The answer must be every line of the records below that holds the word "Vitalik".
*** Begin section ***
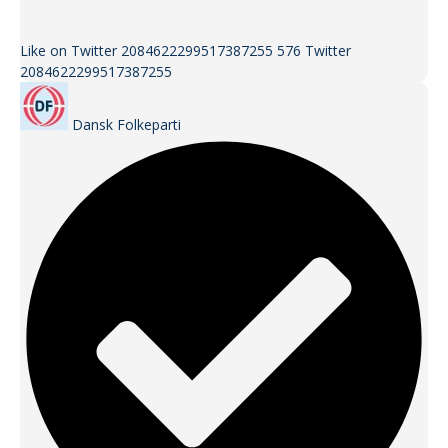
Like on Twitter 2084622299517387255
576
Twitter
2084622299517387255
Dansk Folkeparti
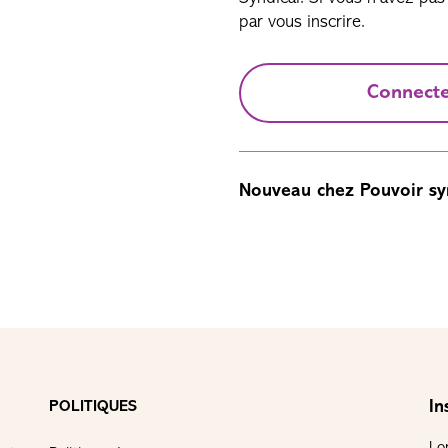
par vous inscrire.
Connect
Nouveau chez Pouvoir sy
In
POLITIQUES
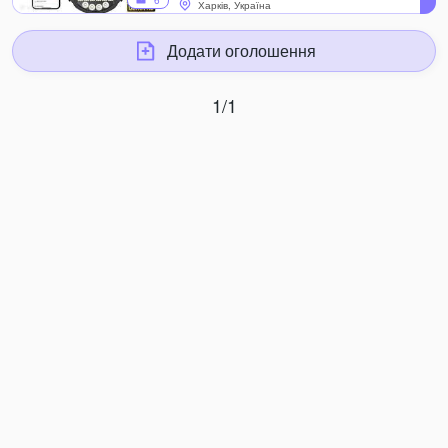
6
Харків, Україна
Додати оголошення
1/1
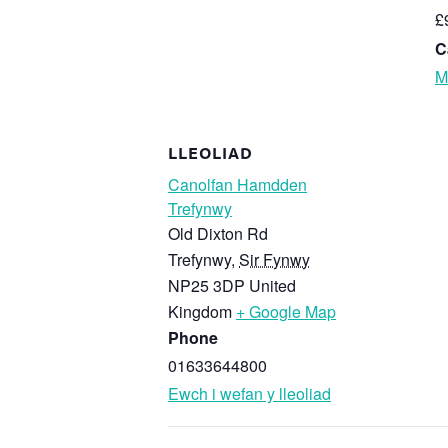
£
C
M
LLEOLIAD
Canolfan Hamdden
Trefynwy
Old Dixton Rd
Trefynwy
,
Sir Fynwy
NP25 3DP
United
Kingdom
+ Google Map
Phone
01633644800
Ewch i wefan y lleoliad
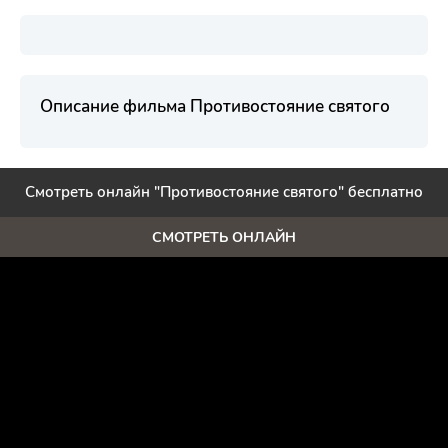
Описание фильма Противостояние святого
Смотреть онлайн "Противостояние святого" бесплатно
СМОТРЕТЬ ОНЛАЙН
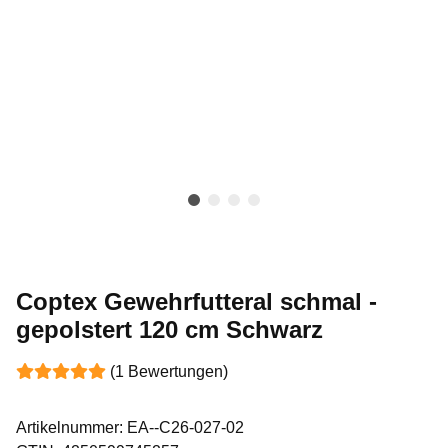
Coptex Gewehrfutteral schmal -
gepolstert 120 cm Schwarz
(1 Bewertungen)
Artikelnummer:
EA--C26-027-02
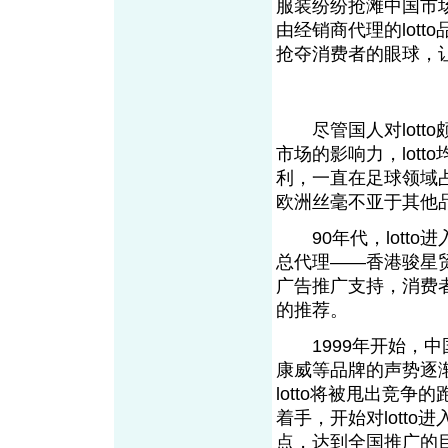
服装纷纷抢滩中国市场，
由经销商代理的lot
抢夺消费者的眼球，让
尽管国人对lott
市场的影响力，lott
利，一直在足球领域
欧洲丝毫不亚于其他
90年代，lotto
总代理——香港骏星
广告推广支持，消费
的推荐。
1999年开始，中
康威等品牌的声势逐
lotto将被甩出竞争
着手，开始对lott
点，达到全国推广的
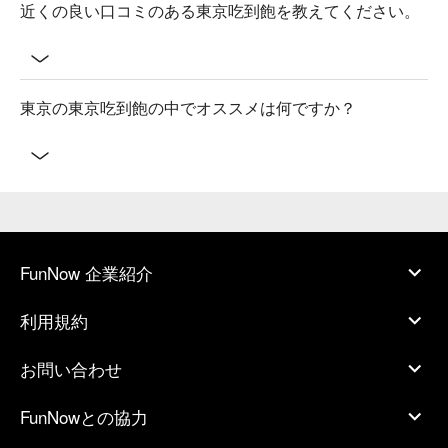
近くの良い口コミのある東京吃到飽を教えてください。
東京の東京吃到飽の中でオススメは何ですか？
FunNow 企業紹介
利用規約
お問い合わせ
FunNowとの協力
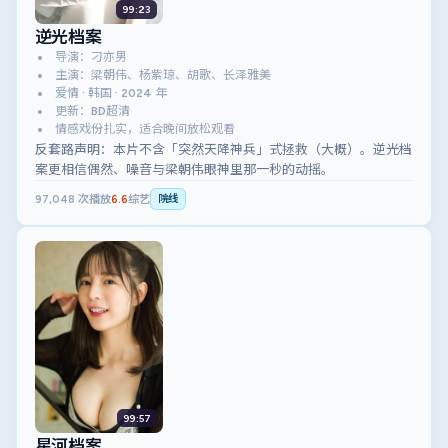
99:23
逆光档案
导演：刁亦男
主演：梁朝伟、杨紫琼、胡歌、长泽雅美
爱情 · 韩国 · 2024 年
更新：BD超清
情感戏份扎实，适合晚间放松观看
反套路声明：本片不含「突然天降神兵」式拯救（大概）。逆光档
案更相信偶然、噪音与梁朝伟眼神里那一秒的动摇。
97,048
次播放
6.6
综艺
院线
99:57
星河档案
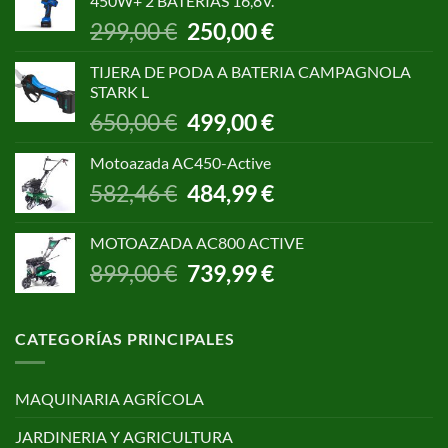
450W+ 2 BATERÍAS 16,8V.
1.055,00 €.
850,00 €.
El
El
299,00
€
250,00
€
precio
precio
original
actual
TIJERA DE PODA A BATERIA CAMPAGNOLA
era:
es:
STARK L
299,00 €.
250,00 €.
El
El
650,00
€
499,00
€
precio
precio
original
actual
Motoazada AC450-Active
era:
es:
El
El
582,46
€
484,99
€
650,00 €.
499,00 €.
precio
precio
original
actual
MOTOAZADA AC800 ACTIVE
era:
es:
El
El
899,00
€
739,99
€
582,46 €.
484,99 €.
precio
precio
original
actual
era:
es:
CATEGORÍAS PRINCIPALES
899,00 €.
739,99 €.
MAQUINARIA AGRÍCOLA
JARDINERIA Y AGRICULTURA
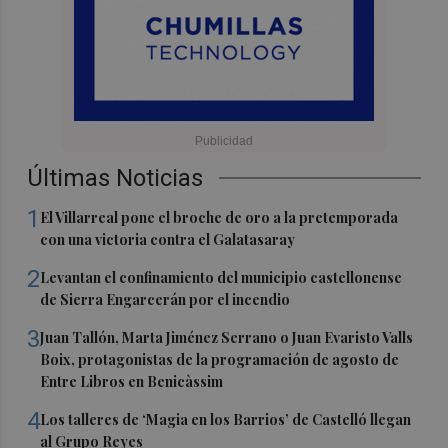
Últimas Noticias
1
El Villarreal pone el broche de oro a la pretemporada
con una victoria contra el Galatasaray
2
Levantan el confinamiento del municipio castellonense
de Sierra Engarcerán por el incendio
3
Juan Tallón, Marta Jiménez Serrano o Juan Evaristo Valls
Boix, protagonistas de la programación de agosto de
Entre Libros en Benicàssim
4
Los talleres de ‘Magia en los Barrios’ de Castelló llegan
al Grupo Reyes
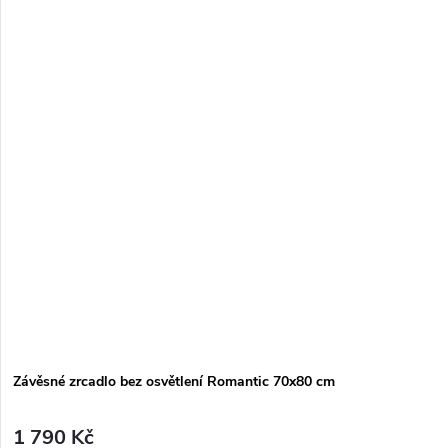
Závěsné zrcadlo bez osvětlení Romantic 70x80 cm
1 790 Kč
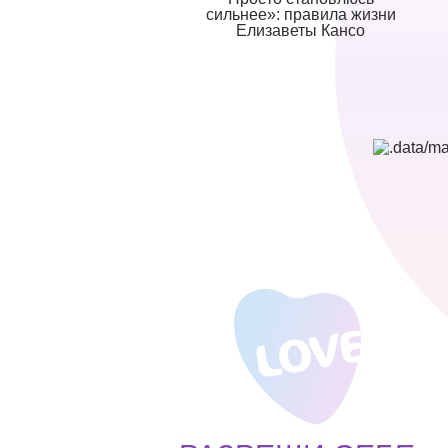
сильнее»: правила жизни
Елизаветы Кансо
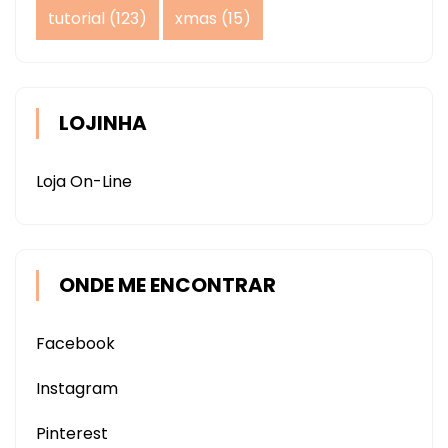
tutorial
(123)
xmas
(15)
LOJINHA
Loja On-Line
ONDE ME ENCONTRAR
Facebook
Instagram
Pinterest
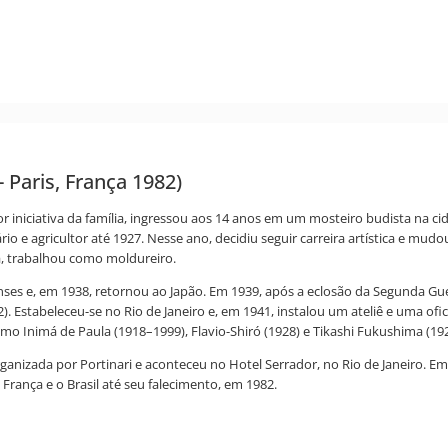
 Paris, França 1982)
or iniciativa da família, ingressou aos 14 anos em um mosteiro budista na ci
 e agricultor até 1927. Nesse ano, decidiu seguir carreira artística e mudo
ca, trabalhou como moldureiro.
enses e, em 1938, retornou ao Japão. Em 1939, após a eclosão da Segunda Gu
. Estabeleceu-se no Rio de Janeiro e, em 1941, instalou um ateliê e uma of
como Inimá de Paula (1918–1999), Flavio-Shiró (1928) e Tikashi Fukushima (19
 organizada por Portinari e aconteceu no Hotel Serrador, no Rio de Janeiro. 
a França e o Brasil até seu falecimento, em 1982.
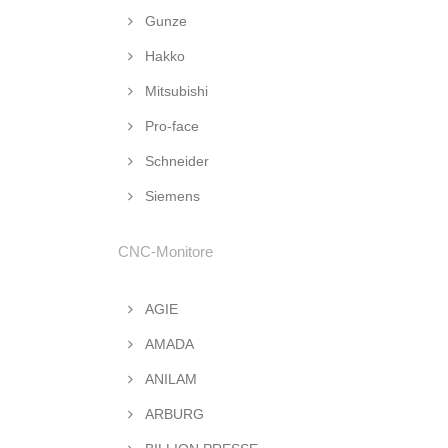
Gunze
Hakko
Mitsubishi
Pro-face
Schneider
Siemens
CNC-Monitore
AGIE
AMADA
ANILAM
ARBURG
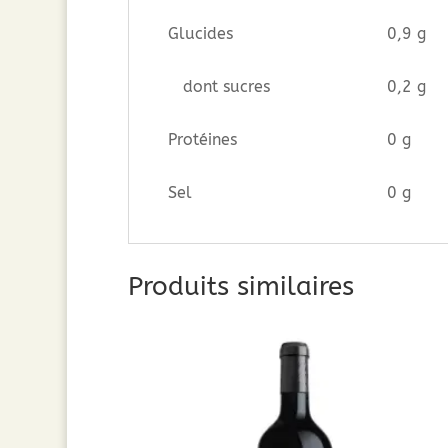
Glucides
0,9 g
dont sucres
0,2 g
Protéines
0 g
Sel
0 g
Produits similaires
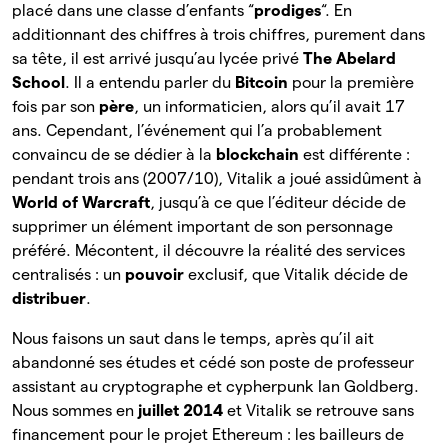
placé dans une classe d’enfants “
prodiges
“. En
additionnant des chiffres à trois chiffres, purement dans
sa tête, il est arrivé jusqu’au lycée privé
The Abelard
School
. Il a entendu parler du
Bitcoin
pour la première
fois par son
père
, un informaticien, alors qu’il avait 17
ans. Cependant, l’événement qui l’a probablement
convaincu de se dédier à la
blockchain
est différente :
pendant trois ans (2007/10), Vitalik a joué assidûment à
World of Warcraft
, jusqu’à ce que l’éditeur décide de
supprimer un élément important de son personnage
préféré. Mécontent, il découvre la réalité des services
centralisés : un
pouvoir
exclusif, que Vitalik décide de
distribuer
.
Nous faisons un saut dans le temps, après qu’il ait
abandonné ses études et cédé son poste de professeur
assistant au cryptographe et cypherpunk Ian Goldberg.
Nous sommes en
juillet 2014
et Vitalik se retrouve sans
financement pour le projet Ethereum : les bailleurs de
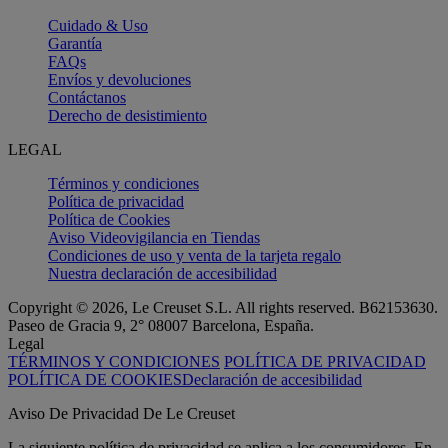
Cuidado & Uso
Garantía
FAQs
Envíos y devoluciones
Contáctanos
Derecho de desistimiento
LEGAL
Términos y condiciones
Política de privacidad
Política de Cookies
Aviso Videovigilancia en Tiendas
Condiciones de uso y venta de la tarjeta regalo
Nuestra declaración de accesibilidad
Copyright © 2026, Le Creuset S.L. All rights reserved. B62153630.
Paseo de Gracia 9, 2° 08007 Barcelona, España.
Legal
TÉRMINOS Y CONDICIONES
POLÍTICA DE PRIVACIDAD
POLÍTICA DE COOKIES
Declaración de accesibilidad
Aviso De Privacidad De Le Creuset
La siguiente política de privacidad se aplica a los consumidores. En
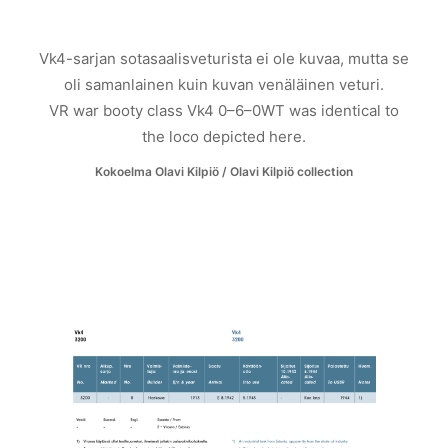
Vk4-sarjan sotasaalisveturista ei ole kuvaa, mutta se
oli samanlainen kuin kuvan venäläinen veturi.
VR war booty class Vk4 0–6–0WT was identical to
the loco depicted here.
Kokoelma Olavi Kilpiö / Olavi Kilpiö collection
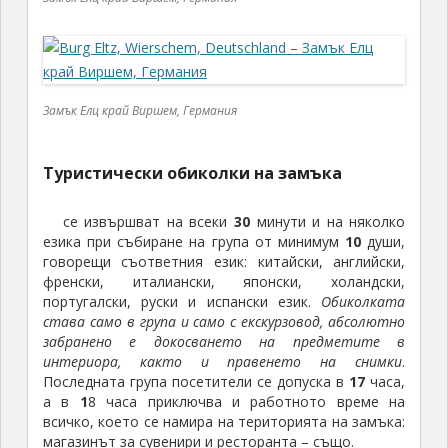
забранено е докосването на предметите в
интериора, както и правенето на снимки
.
Последната група посетители се допуска в
17
часа,
а в
1
8 часа приключва и работното време на
всичко, което се намира на територията на замъка:
магазинът за сувенири и ресторанта – също.
Замък
Елц край
Виршем,
Германия
Замък
Елц край
Виршем,
Германия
*** End section ***
▸ Answer below:
pendant trois ans (2007/10), Vitalik a joué assidûment à
exclusif, que Vitalik décide de
et Vitalik se retrouve sans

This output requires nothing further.